Tires of 40 cars were slashed and racist graffiti was sprayed on buses in the Arab town of Jaljulia northeast of Tel Aviv, on Thursday night, November 28. Police opened an investigation to determine the circumstances of the vandalism.
“This is a very serious incident. These are racists who come to Arab communities to vandalize our property, and it will not be all that surprising when they cross the next line to more serious crimes”, said Jaljulia mayor, Darwish Rabi, a leading Hadash activist.The Chairman of the Joint List, MK Ayman Odeh (Hadash), placed responsibility for the the criminal action on the shoulders of Prime Minister Binyamin Netanyahu, claiming it was a result of the incessant goading of the Arab community in Israel by the head of the government. “Netanyahu doesn’t need surveys; he opened a newspaper this morning and saw that another Price Tag attack took place in Jaljulia.
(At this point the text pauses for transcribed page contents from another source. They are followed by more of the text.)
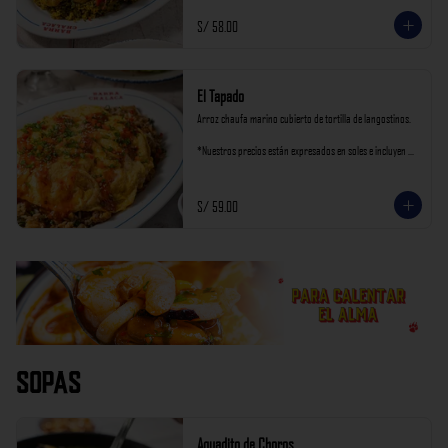
S/ 58.00
El Tapado
Arroz chaufa marino cubierto de tortilla de langostinos.

*Nuestros precios están expresados en soles e incluyen 
impuestos de ley y recargo al consumo.
S/ 59.00
Sopas
Aguadito de Choros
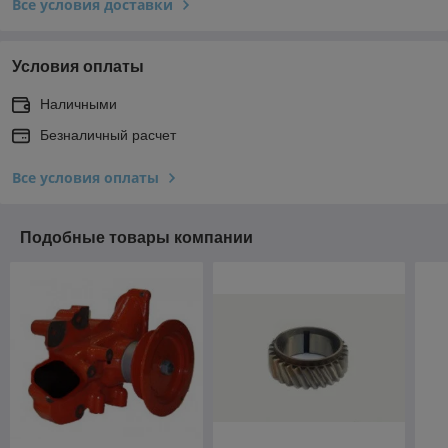
Все условия доставки
Условия оплаты
Наличными
Безналичный расчет
Все условия оплаты
Подобные товары компании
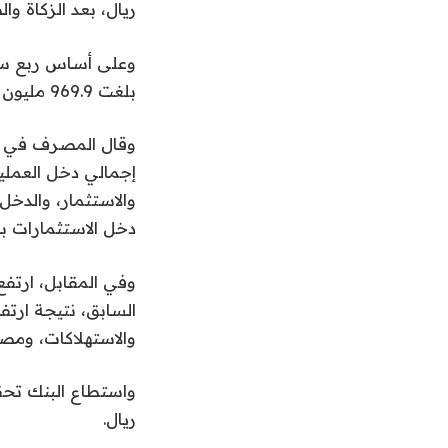
ريال، بعد الزكاة والضريبة، مقابل 925.1 مليو
بلغت 969.9 مليون ريال في الربع الأول من 2023.
وقال المصرف في بيا
والاستثمار، والدخ
دخل الاستثمارات با
السابق، نتيجة ارتف
والاستهلاكات، ومصر
ريال.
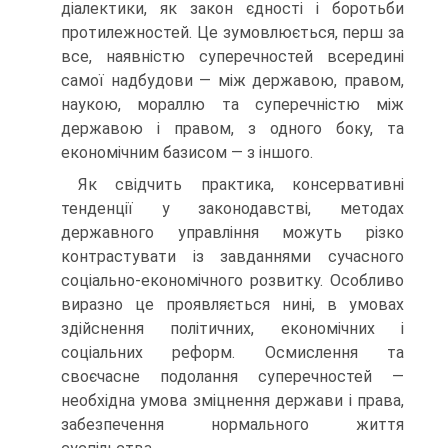
діалектики, як закон єдності і боротьби
протилежностей. Це зумовлюється, перш за
все, наявністю суперечностей всередині
самої надбудови — між державою, правом,
наукою, мораллю та суперечністю між
державою і правом, з одного боку, та
економічним базисом — з іншого.
Як свідчить практика, консервативні
тенденції у законодавстві, методах
державного управління можуть різко
контрастувати із завданнями сучасного
соціально-економічного розвитку. Особливо
виразно це проявляється нині, в умовах
здійснення політичних, економічних і
соціальних реформ. Осмислення та
своєчасне подолання суперечностей —
необхідна умова зміцнення держави і права,
забезпечення нормального життя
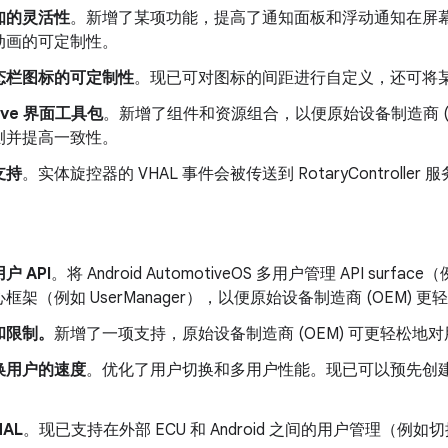
知的灵活性
。新增了某项功能，提高了通知面板和浮动通知在屏
动画的可定制性。
态栏图标的可定制性
。现已可对图标的间距进行自定义，还可将
tive 界面工具包
。新增了组件和资源组合，以便原始设备制造商 (
测并提高一致性。
支持
。实体旋控器的 VHAL 事件会被传送到 RotaryControll
户 API
。将 Android AutomotiveOS 多用户管理 API surface（
框架（例如 UserManager），以便原始设备制造商 (OEM)
和限制。
新增了一项支持，
原始设备制造商 (OEM) 可更轻松
换用户的速度
。优化了用户切换和多用户性能。现已可以预先创
HAL
。现已支持在外部 ECU 和 Android 之间的用户管理（例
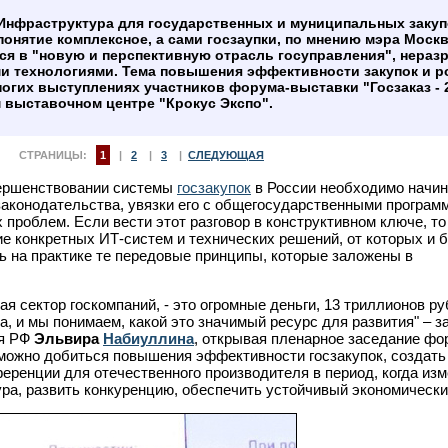
Инфраструктура для государственных и муниципальных закуп
понятие комплексное, а сами госзаупки, по мнению мэра Моск
ся в "новую и перспективную отрасль госуправления", нераз
 технологиями. Тема повышения эффективности закупок и р
ногих выступлениях участников форума-выставки "Госзаказ - 
выставочном центре "Крокус Экспо".
СТРАНИЦЫ:
1
|
2
|
3
|
СЛЕДУЮЩАЯ
вершенствовании системы
госзакупок
в России необходимо начин
законодательства, увязки его с общегосударственными програм
проблем. Если вести этот разговор в конструктивном ключе, то
е конкретных ИТ-систем и технических решений, от которых и 
ть на практике те передовые принципы, которые заложены в
ая сектор госкомпаний, - это огромные деньги, 13 триллионов ру
, и мы понимаем, какой это значимый ресурс для развития" – з
ия РФ
Эльвира
Набиуллина
, открывая пленарное заседание фо
можно добиться повышения эффективности госзакупок, создать
ренции для отечественного производителя в период, когда из
а, развить конкуренцию, обеспечить устойчивый экономический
There’s no stronger proof that his messages are seeping in and his incitement is working,” Odeh said.
Hadash MK Aida Touma-Sliman (Joint List) responded to the attack tweeting: “Another hate crime – this time in Jaljulia. Since the beginning of the year, 43 localities have been attacked. Even in the face of this large-scale organization, the police are demonstrating laxness; there are almost no arrests or solving the incidents.” She claimed: “These crimes stem directly from the Prime Minister’s unruly incitement. He and the right-wing government are responsible.”
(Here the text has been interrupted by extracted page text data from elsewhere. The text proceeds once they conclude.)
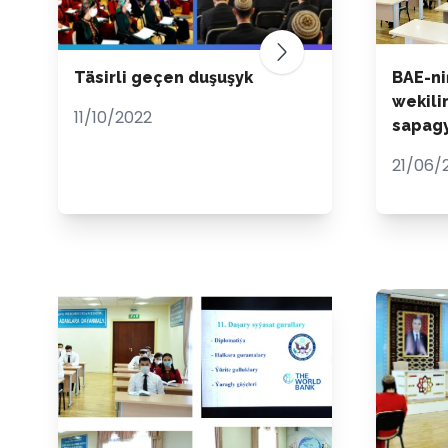
Täsirli geçen duşuşyk
BAE-ni
wekili
11/10/2022
sapag
21/06/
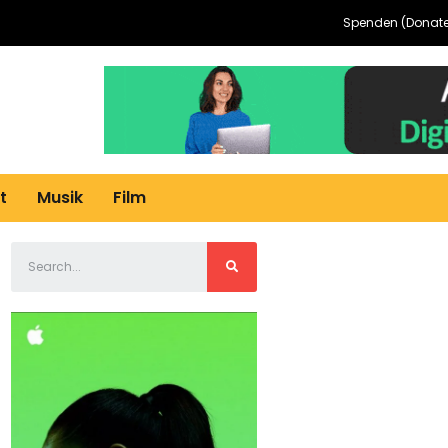
Spenden (Donate
t
Musik
Film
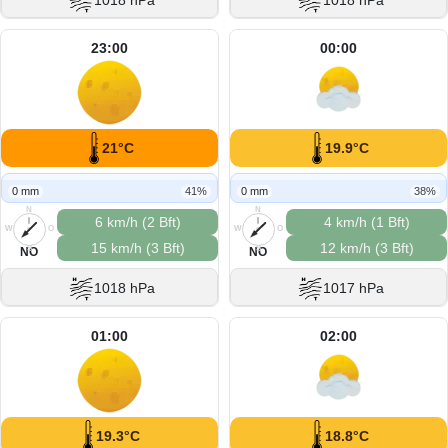
1018 hPa
1018 hPa
23:00
00:00
21°C
19.9°C
0 mm
41%
0 mm
38%
N
N
6 km/h (2 Bft)
4 km/h (1 Bft)
W
O
W
O
15 km/h (3 Bft)
12 km/h (3 Bft)
S
S
NO
NO
1018 hPa
1017 hPa
01:00
02:00
19.3°C
18.8°C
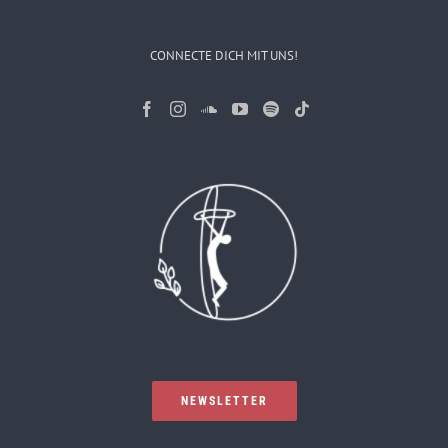
CONNECTE DICH MIT UNS!
NEWSLETTER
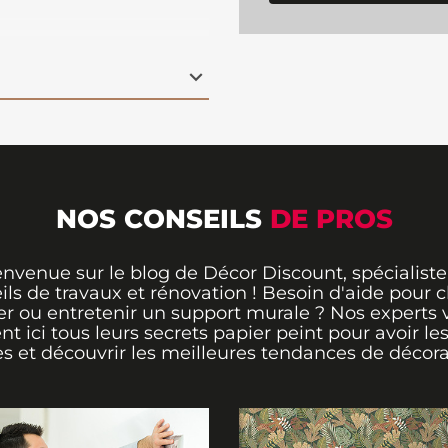
 dans votre pièce.
ent facile à poser,
lation pratique et
rmer instantanément
Banana Plant multicolor
 un design original.
NOS CONSEILS
DE PROS
envenue sur le blog de Décor Discount, spécialiste
ils de travaux et rénovation ! Besoin d'aide pour ch
er ou entretenir un support murale ? Nos experts 
ent ici tous leurs secrets papier peint pour avoir le
s et découvrir les meilleures tendances de décora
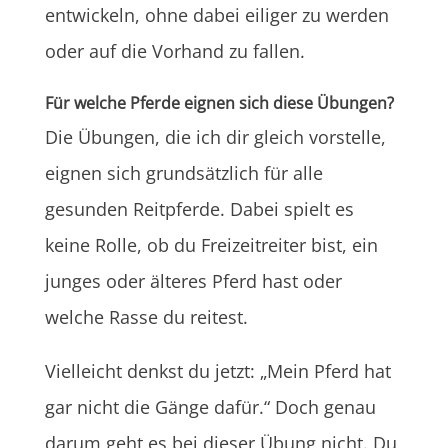
entwickeln, ohne dabei eiliger zu werden
oder auf die Vorhand zu fallen.
Für welche Pferde eignen sich diese Übungen?
Die Übungen, die ich dir gleich vorstelle,
eignen sich grundsätzlich für alle
gesunden Reitpferde. Dabei spielt es
keine Rolle, ob du Freizeitreiter bist, ein
junges oder älteres Pferd hast oder
welche Rasse du reitest.
Vielleicht denkst du jetzt: „Mein Pferd hat
gar nicht die Gänge dafür.“ Doch genau
darum geht es bei dieser Übung nicht. Du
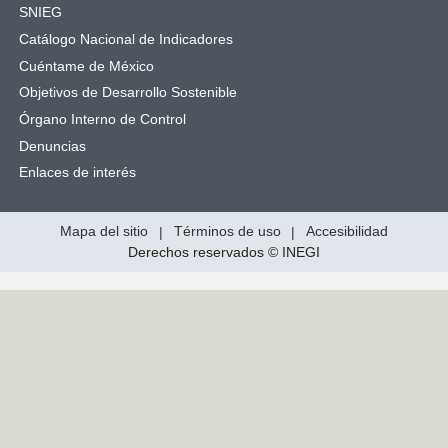
SNIEG
Catálogo Nacional de Indicadores
Cuéntame de México
Objetivos de Desarrollo Sostenible
Órgano Interno de Control
Denuncias
Enlaces de interés
Mapa del sitio
|
Términos de uso
|
Accesibilidad
Derechos reservados © INEGI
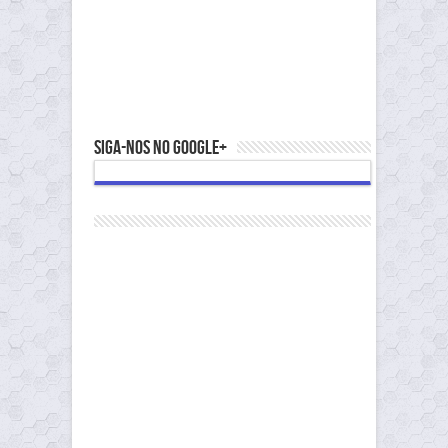
Siga-nos no Google+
The vandalism in Jaljulia came two days after the leader of a Jewish far-right group known for his racist message, Bentzi Gopstein, was charged with incitement to violence and racism and support for terrorism for his many inflammatory statements against Arabs. More recently, Gopstein launched a political career, serving in a top post in the extreme-right party Otzma Yehudit, but was barred from running in the 2019 elections.
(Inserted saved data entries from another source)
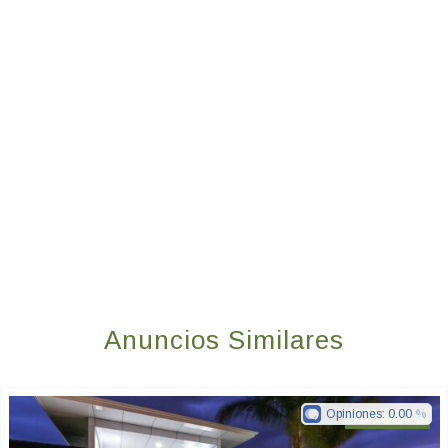
Anuncios Similares
Opiniones:
0.00
Golden Chain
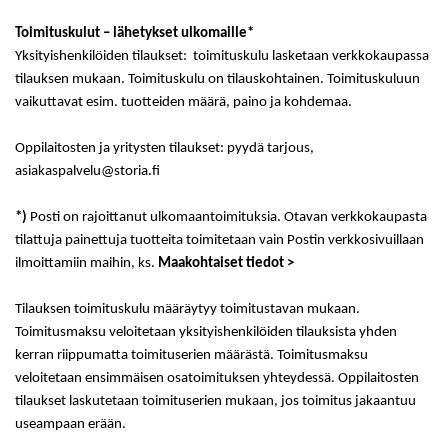
Toimituskulut – lähetykset ulkomaille*
Yksityishenkilöiden tilaukset: toimituskulu lasketaan verkkokaupassa
tilauksen mukaan. Toimituskulu on tilauskohtainen. Toimituskuluun
vaikuttavat esim. tuotteiden määrä, paino ja kohdemaa.
Oppilaitosten ja yritysten tilaukset: pyydä tarjous,
asiakaspalvelu@storia.fi
*)
Posti on rajoittanut ulkomaantoimituksia. Otavan verkkokaupasta
tilattuja painettuja tuotteita toimitetaan vain Postin verkkosivuillaan
ilmoittamiin maihin, ks.
Maakohtaiset tiedot
>
Tilauksen toimituskulu määräytyy toimitustavan mukaan.
Toimitusmaksu veloitetaan yksityishenkilöiden tilauksista yhden
kerran riippumatta toimituserien määrästä. Toimitusmaksu
veloitetaan ensimmäisen osatoimituksen yhteydessä. Oppilaitosten
tilaukset laskutetaan toimituserien mukaan, jos toimitus jakaantuu
useampaan erään.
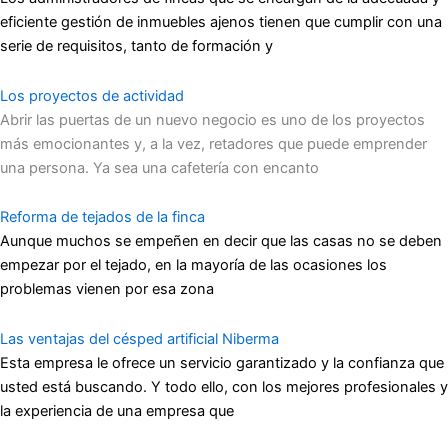
eficiente gestión de inmuebles ajenos tienen que cumplir con una
serie de requisitos, tanto de formación y
Los proyectos de actividad
Abrir las puertas de un nuevo negocio es uno de los proyectos
más emocionantes y, a la vez, retadores que puede emprender
una persona. Ya sea una cafetería con encanto
Reforma de tejados de la finca
Aunque muchos se empeñen en decir que las casas no se deben
empezar por el tejado, en la mayoría de las ocasiones los
problemas vienen por esa zona
Las ventajas del césped artificial Niberma
Esta empresa le ofrece un servicio garantizado y la confianza que
usted está buscando. Y todo ello, con los mejores profesionales y
la experiencia de una empresa que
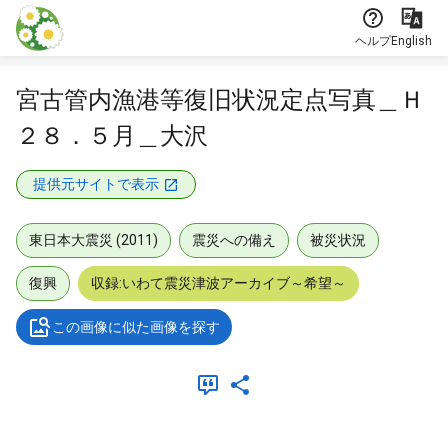
本文に飛ぶ
ヘルプ
English
宮古管内漁港等復旧状況定点写真＿Ｈ
２８．５月＿大沢
提供元サイトで表示
東日本大震災 (2011)
震災への備え
被災状況
復興
収録:いわて震災津波アーカイブ～希望～
この画像に似た画像を探す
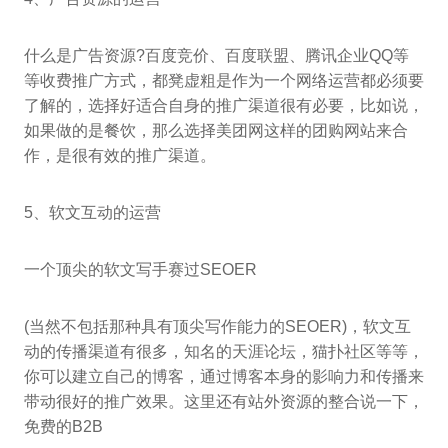
什么是广告资源?百度竞价、百度联盟、腾讯企业QQ等
等收费推广方式，都凳虚粗是作为一个网络运营都必须要
了解的，选择好适合自身的推广渠道很有必要，比如说，
如果做的是餐饮，那么选择美团网这样的团购网站来合
作，是很有效的推广渠道。
5、软文互动的运营
一个顶尖的软文写手赛过SEOER
(当然不包括那种具有顶尖写作能力的SEOER)，软文互
动的传播渠道有很多，知名的天涯论坛，猫扑社区等等，
你可以建立自己的博客，通过博客本身的影响力和传播来
带动很好的推广效果。这里还有站外资源的整合说一下，
免费的B2B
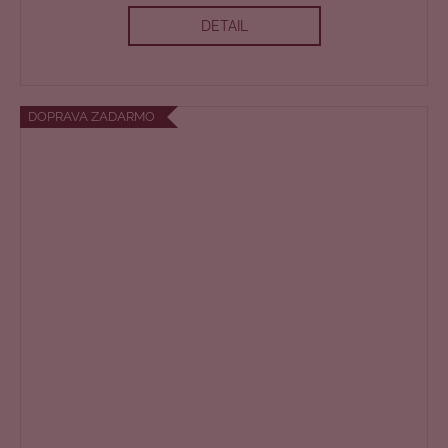
A
DETAIL
R
M
O
DOPRAVA ZADARMO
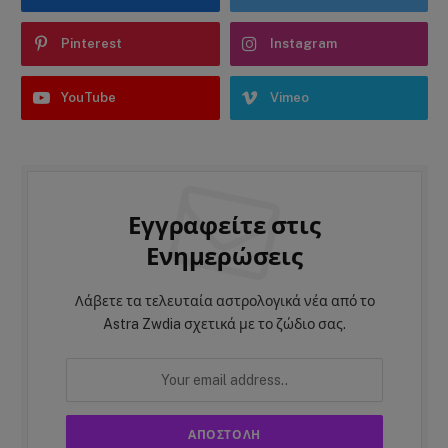
Pinterest
Instagram
YouTube
Vimeo
Εγγραφείτε στις
Ενημερώσεις
Λάβετε τα τελευταία αστρολογικά νέα από το
Astra Zwdia σχετικά με το ζώδιο σας.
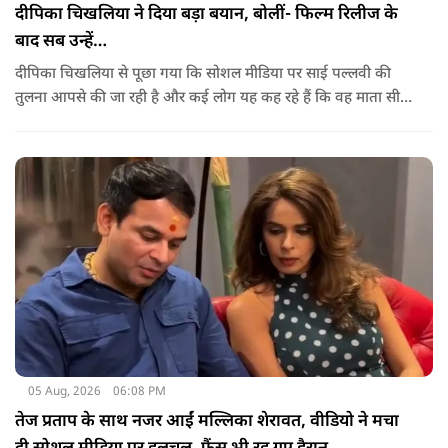
दीपिका चिखलिया ने दिया बड़ा बयान, बोलीं- फिल्म रिलीज के
बाद सब उन्हें…
दीपिका चिखलिया से पूछा गया कि सोशल मीडिया पर साई पल्लवी की
तुलना आपसे की जा रही है और कई लोग यह कह रहे हैं कि वह माता सीता
के किरदार में फिट नहीं बैठतीं, इस सवाल का जवाब देते हुए दीपिका ने
कहा कि वह इस प्रतिक्रिया को किसी विवाद की तरह नहीं, बल्कि दर्शकों
के प्यार के रूप में देखती हैं.
05 Aug, 2026
06:08 PM
तेज प्रताप के साथ नजर आईं मल्लिका शेरावत, वीडियो ने मचा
The incident in Jaljulia comes amidst a spate of price tag attacks in the West Bank. During the annual olive harvest over the last two months, settlers have destroyed or uprooted hundreds of Palestinian-owned trees across the West Bank. Of 97 complaints about settler attacks against Palestinian trees, monitored by the Israeli rights groups Yesh Din, so far none has led to the indictment of a single suspect. Meanwhile, the human rights group B’Tselem has recorded 13 additional price tag attacks in the West Bank during October and November, including the slashing of car tires and the spray painting of hateful graffiti.